- _Saved entries_
....

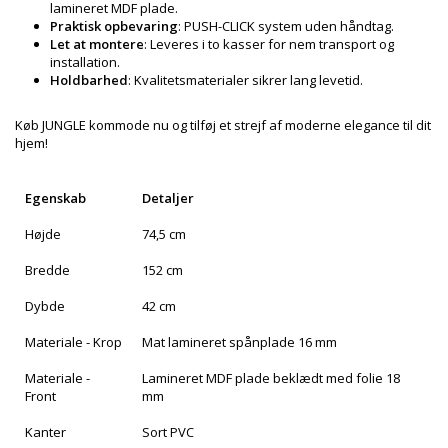
lamineret MDF plade.
Praktisk opbevaring
: PUSH-CLICK system uden håndtag.
Let at montere
: Leveres i to kasser for nem transport og
installation.
Holdbarhed
: Kvalitetsmaterialer sikrer lang levetid.
Køb JUNGLE kommode nu og tilføj et strejf af moderne elegance til dit
hjem!
Egenskab
Detaljer
Højde
74,5 cm
Bredde
152 cm
Dybde
42 cm
Materiale - Krop
Mat lamineret spånplade 16 mm
Materiale -
Lamineret MDF plade beklædt med folie 18
Front
mm
Kanter
Sort PVC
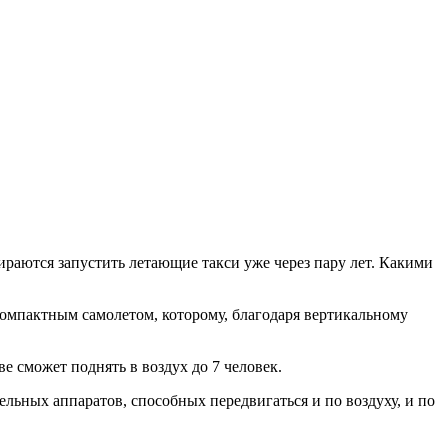
раются запустить летающие такси уже через пару лет. Какими
 компактным самолетом, которому, благодаря вертикальному
е сможет поднять в воздух до 7 человек.
ельных аппаратов, способных передвигаться и по воздуху, и по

....

The answer is the full set of records printed exactly, less the pictures.

lamineret MDF plade.
Praktisk opbevaring
: PUSH-CLICK system uden håndtag.
Let at montere
: Leveres i to kasser for nem transport og
installation.
Holdbarhed
: Kvalitetsmaterialer sikrer lang levetid.
Køb JUNGLE kommode nu og tilføj et strejf af moderne elegance til dit
hjem!
Egenskab
Detaljer
Højde
74,5 cm
Bredde
152 cm
Dybde
42 cm
Materiale - Krop
Mat lamineret spånplade 16 mm
Materiale -
Lamineret MDF plade beklædt med folie 18
Front
mm
Kanter
Sort PVC
раются запустить летающие такси уже через пару лет. Какими
 компактным самолетом, которому, благодаря вертикальному
е сможет поднять в воздух до 7 человек.
ельных аппаратов, способных передвигаться и по воздуху, и по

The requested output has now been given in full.